Once she feels the anger go down, she asks herself why she feels so angry. She realizes that she feels betrayed and hurt. She feels betrayed because she trusted Jacob to honor his word of moving to a better home after a year of saving up. She feels hurt because her trust is broken. She feels safe enough to share this, and says to Jacob, “I feel betrayed and that makes me feel so angry towards you. I thought we had an agreement and now I feel confused and hurt because I don’t know what to make of it when you don’t acknowledge that agreement.”

Jacob, who normally would have shutdown and walked away, was able to hear the pain in Anna’s words and realized it is wrong of him to not acknowledge the initial agreement they had together. He responds, “I know we had an agreement. And I see now how important that agreement was to you. But given our financial circumstances at the moment, I’m rethinking things. And I need your help in understanding that things have changed in the last few years and we can no longer afford what we thought we could afford.” Anna responds by saying, “Even if things have changed, I still feel hurt. It seems like you made the decision on your own and disregarded our agreement. I wish you would have spoken to me honestly and kept the door open to this discussion so we could’ve decided together on better ways to save up and move at some point.”

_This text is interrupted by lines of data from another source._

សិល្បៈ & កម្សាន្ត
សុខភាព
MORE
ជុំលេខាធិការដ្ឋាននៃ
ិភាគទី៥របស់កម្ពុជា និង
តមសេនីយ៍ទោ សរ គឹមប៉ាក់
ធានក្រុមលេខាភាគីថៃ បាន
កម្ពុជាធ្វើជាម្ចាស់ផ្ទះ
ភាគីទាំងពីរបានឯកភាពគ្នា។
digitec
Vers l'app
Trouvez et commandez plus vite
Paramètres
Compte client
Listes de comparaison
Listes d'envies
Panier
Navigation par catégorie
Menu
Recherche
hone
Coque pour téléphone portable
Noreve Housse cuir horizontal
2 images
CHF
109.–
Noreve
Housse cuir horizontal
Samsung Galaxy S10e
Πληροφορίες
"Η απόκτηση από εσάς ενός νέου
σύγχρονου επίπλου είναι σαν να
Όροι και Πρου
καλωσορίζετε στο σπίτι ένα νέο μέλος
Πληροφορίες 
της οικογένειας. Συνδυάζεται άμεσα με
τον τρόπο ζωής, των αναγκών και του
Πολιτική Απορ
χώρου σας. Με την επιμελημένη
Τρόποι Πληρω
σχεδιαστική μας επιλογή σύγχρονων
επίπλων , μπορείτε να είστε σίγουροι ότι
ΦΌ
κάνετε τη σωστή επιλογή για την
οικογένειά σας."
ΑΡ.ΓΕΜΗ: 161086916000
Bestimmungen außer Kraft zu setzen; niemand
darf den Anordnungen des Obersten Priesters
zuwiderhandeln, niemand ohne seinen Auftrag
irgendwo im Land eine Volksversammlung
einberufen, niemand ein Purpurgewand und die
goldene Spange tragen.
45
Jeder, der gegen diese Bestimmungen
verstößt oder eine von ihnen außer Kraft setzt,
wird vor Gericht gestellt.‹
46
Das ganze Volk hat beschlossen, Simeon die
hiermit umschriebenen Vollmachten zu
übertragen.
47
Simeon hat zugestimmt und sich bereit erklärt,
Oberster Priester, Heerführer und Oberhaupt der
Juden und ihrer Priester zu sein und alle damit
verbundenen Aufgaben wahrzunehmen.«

In the example above, you can see how differently the conversation went between Anna and Jacob when usually it would’ve ended with Jacob walking away and Anna chasing after him angrily. Self-regulation isn’t easy, especially when you are doing it for the first few times. But the more you do it, the better you become at it. It starts to become more like a habit than an intentional act. So the next time you find yourself in a heated argument or a difficult conversation, remember to self-regulate by taking deep breaths, engaging in self-talk and/or self-soothing touch, and choosing your response instead of acting impulsively.